While looking for some code to use for a screenshot because Microsoft rejected my first WP7 submission due to the original icon I used, I came across some code from a graduate class I took. The class was on intelligent systems. The main tool we used in that particular class was Weka. Weka comes with some sample datasets, and there are a variety of sites that have datasets that Weka can use. My group was looking at a dataset of poker hands, although like the dataset creators, we didn’t have much luck. Their dataset had random cards with suits. I think the same card couldn’t appear twice, although I am not completely sure on that.
The objective of having the dataset would be to feed Weka a list of hands with a value to represent what the hand was.
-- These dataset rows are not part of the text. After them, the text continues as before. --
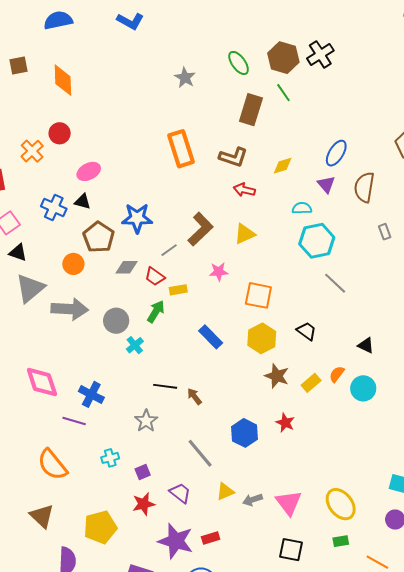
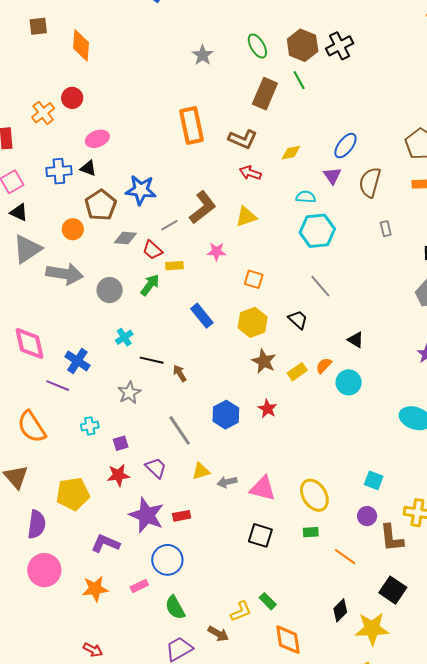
blue cross: (54, 207) -> (59, 171), turned -35
gray line: (335, 283) -> (320, 286), moved
orange square: (258, 295) -> (254, 279), size x0.7
cyan cross: (135, 345) -> (124, 337), moved
pink triangle: (289, 503) -> (263, 489), turned -44

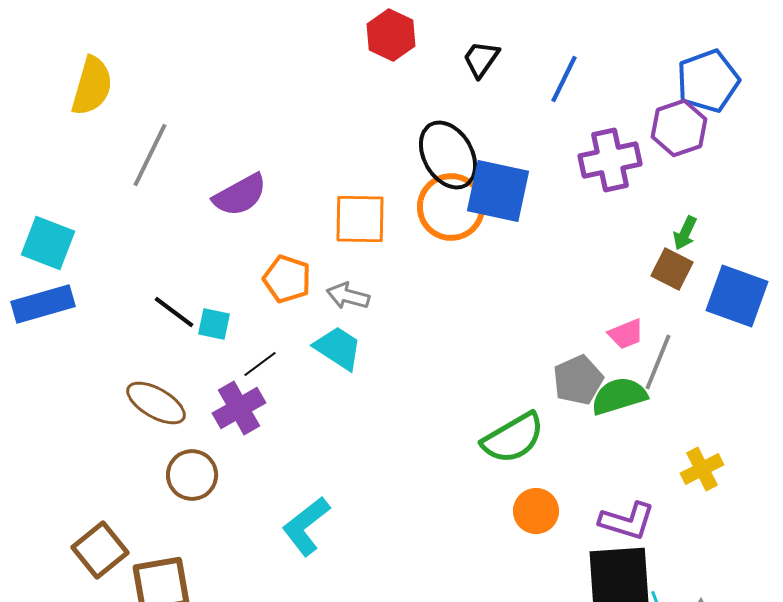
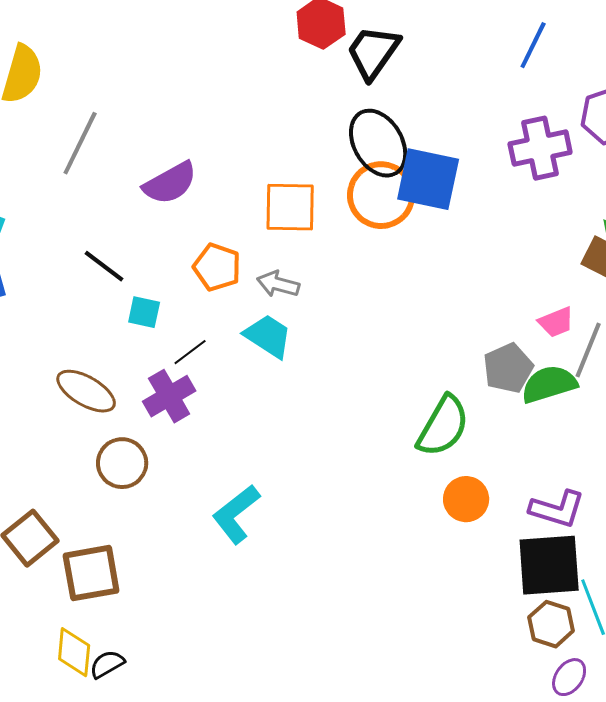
black trapezoid: (481, 59) -> (373, 52), moved, size x1.5
blue line: (564, 79) -> (533, 45), moved
black line: (174, 312) -> (104, 266), moved
green semicircle: (513, 438) -> (443, 426), turned -30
Weka would then create a model by learning how to classify a poker hand without knowing any rules of poker. We would then use the model in another program to have it determine what the hand was.
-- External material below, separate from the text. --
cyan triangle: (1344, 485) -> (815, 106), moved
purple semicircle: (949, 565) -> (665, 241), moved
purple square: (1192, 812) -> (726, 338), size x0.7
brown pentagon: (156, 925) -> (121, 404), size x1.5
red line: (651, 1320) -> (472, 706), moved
One issue with their dataset was that without pre-processing of the data, a suit mattered as much as the card value. Order also seemed to effect the classification because 2,3,4,5,6 may get classified differently than 2,4,3,5,6. Since they made the dataset to simulate real hands being drawn, the statics are about the same for the hand types. I think they had actually had to add some royal flushes manually because they didn’t randomly produce any. The problem with a dataset consisting of small amounts in some of the classifications is that the model would have trouble correctly classifying those because it had not been trained enough with them. Also, being 5 or so off of a specific group is not seen as a big issue when there are thousands of sample hands.
I created a program to create an ARFF file (basically a csv file with Weka headers) which consisted of n hands that were evenly distributed. Basically it randomly picks the hand type, and then randomly creates a hand that fits the chosen type. We ignore the suit because in reality it doesn’t really matter, what matters is whether or not the suit of the cards is the same. We have one field for that. The cards are also ordered after the hand is picked in order to eliminate the order classification issue. We didn’t see that as an issue because that could be something people do mentally while playing poker. If anyone wants to use this file, I have uploaded it here.
The classifiers in Weka that we used were JRip and Multi-Layer Perceptron. Using a JRip model would correctly classify 89.76% of the time. Our model with the multi-layer perceptron classified correctly 97.37% of the time. Using the generated models, another group member made a java app that would allow the user to create a poker hand and use the model to classify it.
Update 1/19/2012: I posted the source to the above program on GitHub a little while ago to test Git for work. It is available here.